Being a friendly sort I went on to ask him about the so called ‘black money’, the non declared hidden pesetas. He burst out laughing. ‘We’ve had all sorts walk in this morning to change money. One old dear brought in a smelly bag with over half a million 1000 Peseta notes. She’d kept them in her cow shed for over five years! Another old geyser dumped nearly a million of the same at my colleague’s window. They were soaking wet as he’d just pulled them out of his well. I guess we’ll manage’ he concluded as he welcomed the next customer. Being a holiday, January 1st wore on smoothly. The next day was another matter.

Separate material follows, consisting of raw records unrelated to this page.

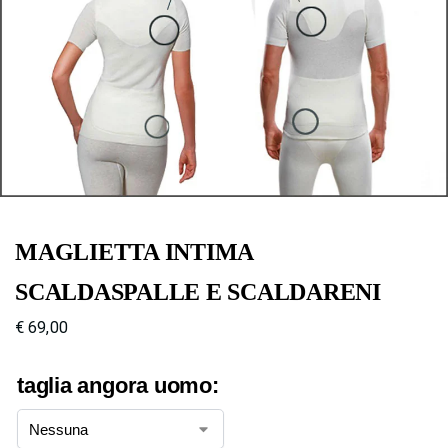
MAGLIETTA INTIMA
SCALDASPALLE E SCALDARENI
€
69,00
taglia angora uomo:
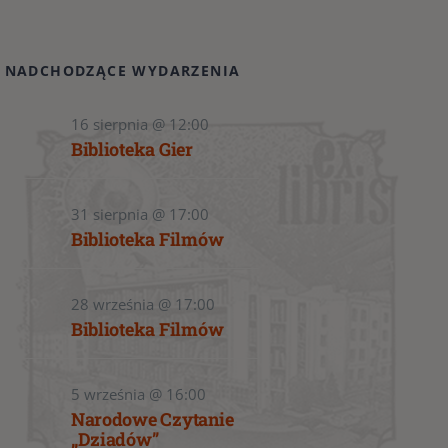
NADCHODZĄCE WYDARZENIA
16 sierpnia @ 12:00
Biblioteka Gier
31 sierpnia @ 17:00
Biblioteka Filmów
28 września @ 17:00
Biblioteka Filmów
5 września @ 16:00
Narodowe Czytanie
„Dziadów”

Supermarkets were the wise ones. Second day into January, they were closed for their yearly stock taking! It was the small trader that took the brunt of the onslaught. ‘Many small shopkeepers were unable to purchase Euro cash registers in time as the suppliers ran out of machines. It may cause certain handling problems until the Peseta disappears,’ said Patricia Soni from the local Chamber of Commerce. ‘The main difficulty as we see it is the coexistence of both currencies. Curiously enough, most merchants would’ve preferred to move straight into Euros, like the Germans did’, she
concluded. ‘It’s not fair', said my newspaper vendor. ‘The big stores have had six months training at the tills on how to handle the new currency. Frankly, I’m quite scared. The coins for instance all look the same!’
‘Come off it!’, pitched in a fellow customer. ‘You lot will round up your prices upwards and we’ll all have to pay more for our shopping basket!’
As the row started, I walked out taking my daily paper with me. I paid for it in Pesetas.

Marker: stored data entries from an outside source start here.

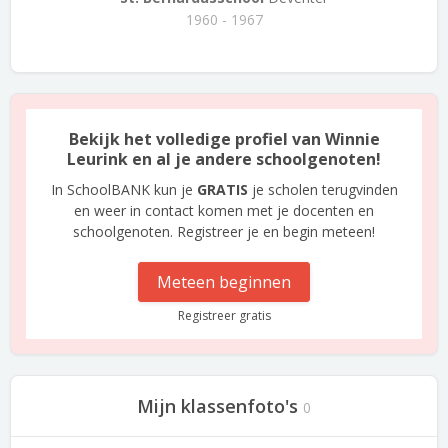
1960 - 1967
Bekijk het volledige profiel van Winnie
Leurink en al je andere schoolgenoten!
In SchoolBANK kun je
GRATIS
je scholen terugvinden
en weer in contact komen met je docenten en
schoolgenoten. Registreer je en begin meteen!
Meteen beginnen
Registreer gratis
Mijn klassenfoto's
0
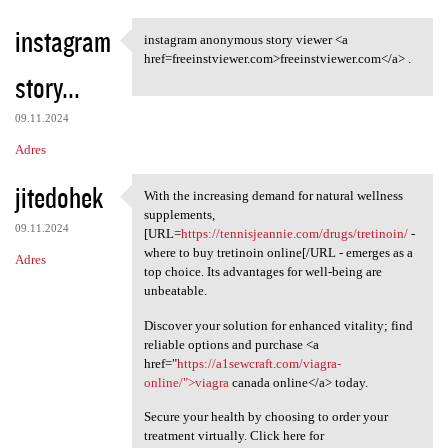
instagram
instagram anonymous story viewer <a
instagram anonymous story
href=freeinstviewer.com>freeinstviewer.com</a> .
story...
09.11.2024
Adres
jitedohek
With the increasing demand for natural wellness
With the increasing demand
supplements,
09.11.2024
[URL=
https://tennisjeannie.com/drugs/tretinoin/
-
where to buy tretinoin online[/URL - emerges as a
Adres
top choice. Its advantages for well-being are
unbeatable.
Discover your solution for enhanced vitality; find
reliable options and purchase <a
href="
https://a1sewcraft.com/viagra-
online/">viagra
canada online</a> today.
Secure your health by choosing to order your
treatment virtually. Click here for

However, there were arguments at the bus stops. The government had allowed bus companies to accept Pesetas provided the fare was paid in the exact amount. No problem if paid in Euros as the change would always be given in the new currency. I tried out the system, took a ride and sat near the driver-conductor to see the effect. ‘If you don’t like it, take a cab!’ argued the conductor with an irate passenger who insisted for her change in Pesetas. ‘They’ll take anything’, he concluded. I got off at the next stop.

It so happened that one of the many cruise ships was visiting the seaport of Vigo at the time. The town was swarming with passengers off the ‘Aurora’, mostly British with the odd American couple meandering through the town’s shopping centre. I’m quite used to bumping into these tourists when they’re around. I was curious to see their reactions to the new currency. ‘Quaint’ uttered an elderly lady from the south of England as she was handed her Euro change in a shop. ‘Souvenir for my grandchildren. Pity. I liked the Peseta’, she muttered as she left the shop.

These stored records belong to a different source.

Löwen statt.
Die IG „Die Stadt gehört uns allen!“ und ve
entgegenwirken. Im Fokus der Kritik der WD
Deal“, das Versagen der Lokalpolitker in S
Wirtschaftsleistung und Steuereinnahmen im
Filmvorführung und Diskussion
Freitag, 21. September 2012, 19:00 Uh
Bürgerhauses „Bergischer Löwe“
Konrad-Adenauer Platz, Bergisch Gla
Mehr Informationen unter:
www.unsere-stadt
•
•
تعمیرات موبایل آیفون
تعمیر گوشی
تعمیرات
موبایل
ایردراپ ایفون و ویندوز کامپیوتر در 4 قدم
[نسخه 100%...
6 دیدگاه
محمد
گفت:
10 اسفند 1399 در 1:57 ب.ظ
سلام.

She did touch though on the ever present thought in our minds – nostalgia. In his article ‘Goodbye, Peseta, goodbye’ Florentino Llera describes it’s 134 years of life and relates it to the history of Spain ever since it was created by Elizabeth the Second in 1868. Like all other currencies it suffered its ups and downs of devaluation including a period during the Spanish Civil war whereby different issues were minted by the opposing warring sides. Neither would recognise the other’s Pesetas. ‘It has been liberal, totalitarian, democratic, centralist and autonomous. It’s been made of silver, bronze, paper, cardboard, copper and aluminium. And from the 1st of January, the Peseta will simply be history!’ he sadly concluded.

Into day three, January 3rd, and life seemed to be returning to its normal pace. The converted Euro cash machines had had a field day, and my newspaper vendor had overcome her nervous breakdown. Most Spaniards were accepting the Euro as their new currency. Some of us old codgers, for sentimental reasons will miss the Peseta, but the younger generation see it as a further move towards European unity. Without batting an eyelid they have adapted to it like a duck to water. Currency is a means to an end, not an end in itself. I guess that is what the Euro is all about as the old continent consolidates its world position and continues to open its doors to future members. Britain take note!